__Your goal__. All of the records should be reproduced word for word, but no images may appear in the copy.

__Records for the exercise__.
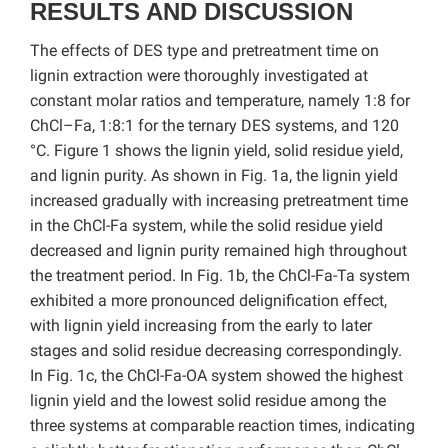
RESULTS AND DISCUSSION
The effects of DES type and pretreatment time on
lignin extraction were thoroughly investigated at
constant molar ratios and temperature, namely 1:8 for
ChCl–Fa, 1:8:1 for the ternary DES systems, and 120
°C. Figure 1 shows the lignin yield, solid residue yield,
and lignin purity. As shown in Fig. 1a, the lignin yield
increased gradually with increasing pretreatment time
in the ChCl-Fa system, while the solid residue yield
decreased and lignin purity remained high throughout
the treatment period. In Fig. 1b, the ChCl-Fa-Ta system
exhibited a more pronounced delignification effect,
with lignin yield increasing from the early to later
stages and solid residue decreasing correspondingly.
In Fig. 1c, the ChCl-Fa-OA system showed the highest
lignin yield and the lowest solid residue among the
three systems at comparable reaction times, indicating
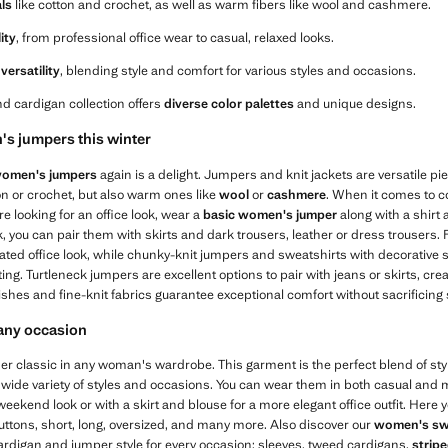
als
like cotton and crochet, as well as warm fibers like wool and cashmere.
lity
, from professional office wear to casual, relaxed looks.
versatility
, blending style and comfort for various styles and occasions.
d cardigan collection offers
diverse color palettes
and unique designs.
s jumpers this winter
omen's jumpers
again is a delight. Jumpers and knit jackets are versatile pie
ton or crochet, but also warm ones like
wool
or
cashmere
. When it comes to 
're looking for an office look, wear a
basic women's jumper
along with a shirt
 you can pair them with skirts and dark trousers, leather or dress trousers.
cated office look, while chunky-knit jumpers and sweatshirts with decorative 
ing. Turtleneck jumpers are excellent options to pair with jeans or skirts, cr
ishes and fine-knit fabrics guarantee exceptional comfort without sacrificing s
 any occasion
r classic in any woman's wardrobe. This garment is the perfect blend of style
 wide variety of styles and occasions. You can wear them in both casual and m
eekend look or with a skirt and blouse for a more elegant office outfit. Here y
uttons, short, long, oversized, and many more. Also discover our
women's sw
ardigan and jumper style for every occasion: sleeves, tweed cardigans,
strip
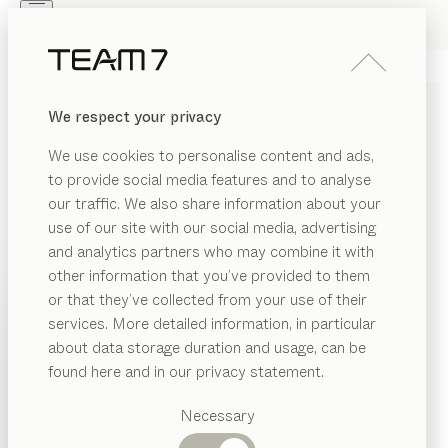
Skip to main content
Skip to page footer
PRODUCTS
INSPIRATION
ABOUT US
We respect your privacy
DEALERS
nox
SIDEBOARDS
We use cookies to personalise content and ads,
by
Jacob Strobel
to provide social media features and to analyse
our traffic. We also share information about your
use of our site with our social media, advertising
nox’s distinctive material thicknesses are an ode to the
and analytics partners who may combine it with
beauty of wood. Precise lines and handcrafted details
other information that you’ve provided to them
highlight the flawless traditional workmanship. In a
PRODUCTS
or that they’ve collected from your use of their
wide range of versions, nox sideboards fulfil any design
services. More detailed information, in particular
INSPIRATION
wishes.
Suggested
about data storage duration and usage, can be
FIND A DEALER
categories
ABOUT US
found here and in our privacy statement.
Dining
WOOD TYPES
DEALERS
tables
Necessary
Kitchen
Shelves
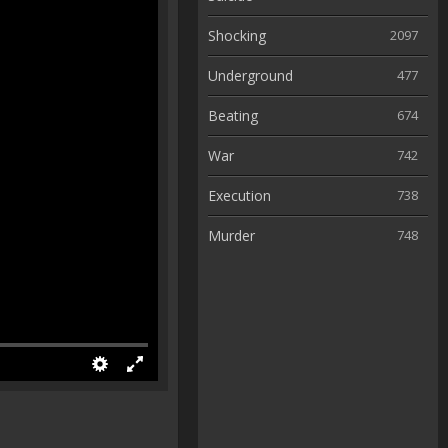
Shocking
2097
Underground
477
Beating
674
War
742
Execution
738
Murder
748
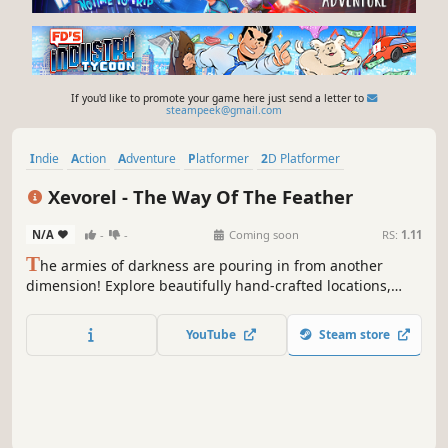
If you'd like to promote your game here just send a letter to
steampeek@gmail.com
Indie
Action
Adventure
Platformer
2D Platformer
Dark Fantasy
Side Scroller
Pixel Graphics
Xevorel - The Way Of The Feather
N/A
-
-
Coming soon
RS:
1.11
T
he armies of darkness are pouring in from another
dimension! Explore beautifully hand-crafted locations,
rediscover long-forgotten stories, and fight to save the
future of civilization in Xevorel - The Way Of The Feather!
YouTube
Steam store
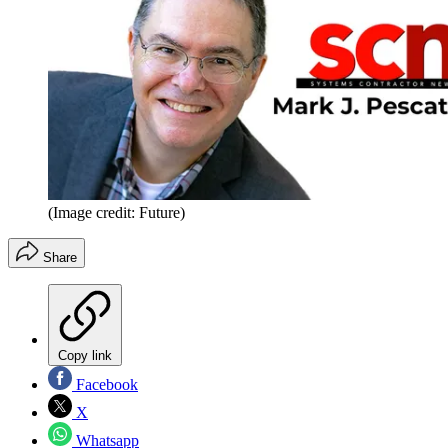
(Image credit: Future)
Share
Copy link
Facebook
X
Whatsapp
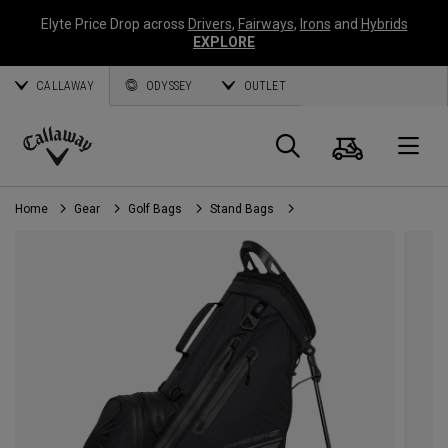
Elyte Price Drop across
Drivers
,
Fairways
,
Irons
and
Hybrids
EXPLORE
CALLAWAY
ODYSSEY
OUTLET
Cart
Search
O
Callaway
Golf
Home
Gear
Golf Bags
Stand Bags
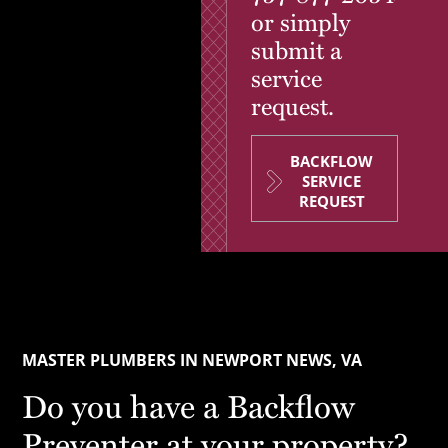
or simply
submit a
service
request.
BACKFLOW
SERVICE
REQUEST
MASTER PLUMBERS IN NEWPORT NEWS, VA
Do you have a Backflow
Preventer at your property?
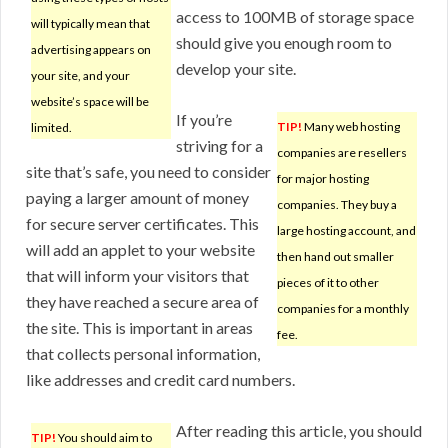
access to 100MB of storage space
will typically mean that
should give you enough room to
advertising appears on
develop your site.
your site, and your
website’s space will be
If you’re
TIP!
Many web hosting
limited.
striving for a
companies are resellers
site that’s safe, you need to consider
for major hosting
paying a larger amount of money
companies. They buy a
for secure server certificates. This
large hosting account, and
will add an applet to your website
then hand out smaller
that will inform your visitors that
pieces of it to other
they have reached a secure area of
companies for a monthly
the site. This is important in areas
fee.
that collects personal information,
like addresses and credit card numbers.
After reading this article, you should
TIP!
You should aim to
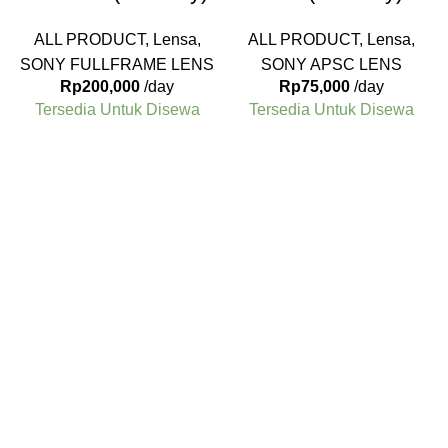
ALL PRODUCT
,
Lensa
,
ALL PRODUCT
,
Lensa
,
SONY FULLFRAME LENS
SONY APSC LENS
Rp
200,000
/day
Rp
75,000
/day
Tersedia Untuk Disewa
Tersedia Untuk Disewa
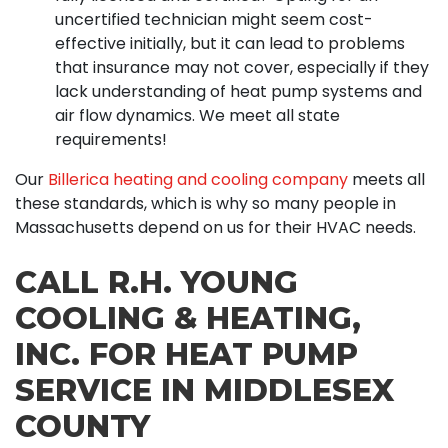
uncertified technician might seem cost-
effective initially, but it can lead to problems
that insurance may not cover, especially if they
lack understanding of heat pump systems and
air flow dynamics. We meet all state
requirements!
Our
Billerica heating and cooling company
meets all
these standards, which is why so many people in
Massachusetts depend on us for their HVAC needs.
CALL R.H. YOUNG
COOLING & HEATING,
INC. FOR HEAT PUMP
SERVICE IN MIDDLESEX
COUNTY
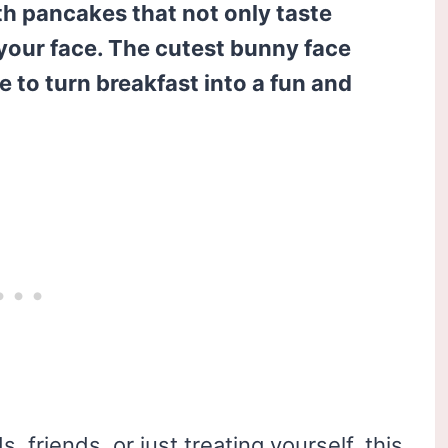
th pancakes that not only taste
 your face. The cutest bunny face
 to turn breakfast into a fun and
 friends, or just treating yourself, this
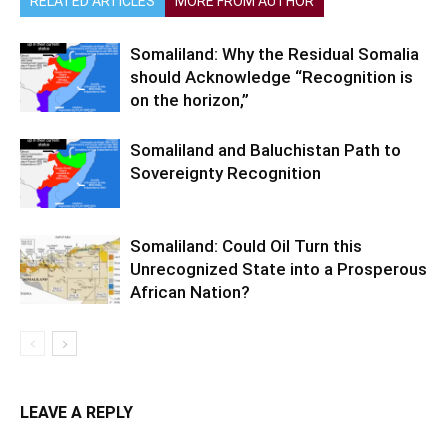
RELATED ARTICLES
MORE FROM AUTHOR
Somaliland: Why the Residual Somalia
should Acknowledge “Recognition is
on the horizon,”
Somaliland and Baluchistan Path to
Sovereignty Recognition
Somaliland: Could Oil Turn this
Unrecognized State into a Prosperous
African Nation?
LEAVE A REPLY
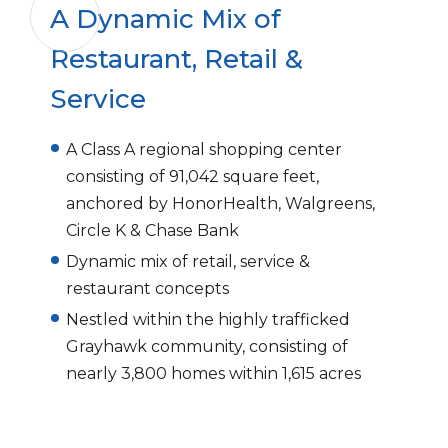
A Dynamic Mix of
Restaurant, Retail &
Service
A Class A regional shopping center
consisting of 91,042 square feet,
anchored by HonorHealth, Walgreens,
Circle K & Chase Bank
Dynamic mix of retail, service &
restaurant concepts
Nestled within the highly trafficked
Grayhawk community, consisting of
nearly 3,800 homes within 1,615 acres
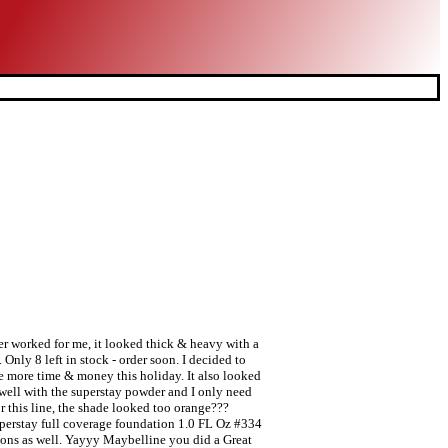
er worked for me, it looked thick & heavy with a
Only 8 left in stock - order soon. I decided to
e more time & money this holiday. It also looked
y well with the superstay powder and I only need
r this line, the shade looked too orange???
perstay full coverage foundation 1.0 FL Oz #334
ions as well. Yayyy Maybelline you did a Great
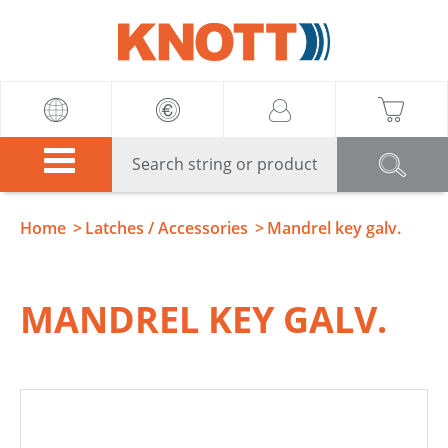
Knott
Home
Latches / Accessories
Mandrel key galv.
MANDREL KEY GALV.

__Answer section__.
RESULTS AND DISCUSSION
The effects of DES type and pretreatment time on
lignin extraction were thoroughly investigated at
constant molar ratios and temperature, namely 1:8 for
ChCl–Fa, 1:8:1 for the ternary DES systems, and 120
°C. Figure 1 shows the lignin yield, solid residue yield,
and lignin purity. As shown in Fig. 1a, the lignin yield
increased gradually with increasing pretreatment time
in the ChCl-Fa system, while the solid residue yield
decreased and lignin purity remained high throughout
the treatment period. In Fig. 1b, the ChCl-Fa-Ta system
exhibited a more pronounced delignification effect,
with lignin yield increasing from the early to later
stages and solid residue decreasing correspondingly.
In Fig. 1c, the ChCl-Fa-OA system showed the highest
lignin yield and the lowest solid residue among the
three systems at comparable reaction times, indicating
als
like cotton and crochet, as well as warm fibers like wool and cashmere.
lity
, from professional office wear to casual, relaxed looks.
versatility
, blending style and comfort for various styles and occasions.
d cardigan collection offers
diverse color palettes
and unique designs.
s jumpers this winter
omen's jumpers
again is a delight. Jumpers and knit jackets are versatile pie
ton or crochet, but also warm ones like
wool
or
cashmere
. When it comes to 
're looking for an office look, wear a
basic women's jumper
along with a shirt
 you can pair them with skirts and dark trousers, leather or dress trousers.
cated office look, while chunky-knit jumpers and sweatshirts with decorative 
ing. Turtleneck jumpers are excellent options to pair with jeans or skirts, cr
ishes and fine-knit fabrics guarantee exceptional comfort without sacrificing s
 any occasion
r classic in any woman's wardrobe. This garment is the perfect blend of style
 wide variety of styles and occasions. You can wear them in both casual and m
eekend look or with a skirt and blouse for a more elegant office outfit. Here y
uttons, short, long, oversized, and many more. Also discover our
women's sw
ardigan and jumper style for every occasion: sleeves, tweed cardigans,
strip
Skip to main content
Skip to page footer
PRODUCTS
INSPIRATION
ABOUT US
We respect your privacy
DEALERS
nox
SIDEBOARDS
We use cookies to personalise content and ads,
by
Jacob Strobel
to provide social media features and to analyse
our traffic. We also share information about your
use of our site with our social media, advertising
nox’s distinctive material thicknesses are an ode to the
and analytics partners who may combine it with
beauty of wood. Precise lines and handcrafted details
other information that you’ve provided to them
highlight the flawless traditional workmanship. In a
PRODUCTS
or that they’ve collected from your use of their
wide range of versions, nox sideboards fulfil any design
services. More detailed information, in particular
INSPIRATION
wishes.
Suggested
about data storage duration and usage, can be
FIND A DEALER
categories
ABOUT US
found here and in our privacy statement.
Dining
WOOD TYPES
DEALERS
tables
Necessary
Kitchen
Shelves
Shocking
2097
Underground
477
Beating
674
War
742
Execution
738
Murder
748
If you'd like to promote your game here just send a letter to
steampeek@gmail.com
Indie
Action
Adventure
Platformer
2D Platformer
Dark Fantasy
Side Scroller
Pixel Graphics
Xevorel - The Way Of The Feather
N/A
-
-
Coming soon
RS:
1.11
T
he armies of darkness are pouring in from another
dimension! Explore beautifully hand-crafted locations,
rediscover long-forgotten stories, and fight to save the
future of civilization in Xevorel - The Way Of The Feather!
YouTube
Steam store
(Image credit: Future)
Share
Copy link
Facebook
X
Whatsapp
Elyte Price Drop across
Drivers
,
Fairways
,
Irons
and
Hybrids
EXPLORE
CALLAWAY
ODYSSEY
OUTLET
Cart
Search
O
Callaway
Golf
Home
Gear
Golf Bags
Stand Bags
or simply
submit a
service
request.
BACKFLOW
SERVICE
REQUEST
MASTER PLUMBERS IN NEWPORT NEWS, VA
Do you have a Backflow
Preventer at your property?
access to 100MB of storage space
will typically mean that
should give you enough room to
advertising appears on
develop your site.
your site, and your
website’s space will be
If you’re
TIP!
Many web hosting
limited.
striving for a
companies are resellers
site that’s safe, you need to consider
for major hosting
paying a larger amount of money
companies. They buy a
for secure server certificates. This
large hosting account, and
will add an applet to your website
then hand out smaller
that will inform your visitors that
pieces of it to other
they have reached a secure area of
companies for a monthly
the site. This is important in areas
fee.
that collects personal information,
like addresses and credit card numbers.
After reading this article, you should
TIP!
You should aim to
ALL PRODUCT
,
Lensa
,
ALL PRODUCT
,
Lensa
,
SONY FULLFRAME LENS
SONY APSC LENS
Rp
200,000
/day
Rp
75,000
/day
Tersedia Untuk Disewa
Tersedia Untuk Disewa
uncertified technician might seem cost-
effective initially, but it can lead to problems
that insurance may not cover, especially if they
lack understanding of heat pump systems and
air flow dynamics. We meet all state
requirements!
Our
Billerica heating and cooling company
meets all
these standards, which is why so many people in
Massachusetts depend on us for their HVAC needs.
CALL R.H. YOUNG
COOLING & HEATING,
INC. FOR HEAT PUMP
SERVICE IN MIDDLESEX
COUNTY
th pancakes that not only taste
 your face. The cutest bunny face
 to turn breakfast into a fun and
 friends, or just treating yourself, this
RELATED ARTICLES
MORE FROM AUTHOR
Somaliland: Why the Residual Somalia
should Acknowledge “Recognition is
on the horizon,”
Somaliland and Baluchistan Path to
Sovereignty Recognition
Somaliland: Could Oil Turn this
Unrecognized State into a Prosperous
African Nation?
LEAVE A REPLY
A Dynamic Mix of
Restaurant, Retail &
Service
A Class A regional shopping center
consisting of 91,042 square feet,
anchored by HonorHealth, Walgreens,
Circle K & Chase Bank
Dynamic mix of retail, service &
restaurant concepts
Nestled within the highly trafficked
Grayhawk community, consisting of
nearly 3,800 homes within 1,615 acres
er worked for me, it looked thick & heavy with a
Only 8 left in stock - order soon. I decided to
e more time & money this holiday. It also looked
y well with the superstay powder and I only need
r this line, the shade looked too orange???
perstay full coverage foundation 1.0 FL Oz #334
ions as well. Yayyy Maybelline you did a Great
Knott
Home
Latches / Accessories
Mandrel key galv.
MANDREL KEY GALV.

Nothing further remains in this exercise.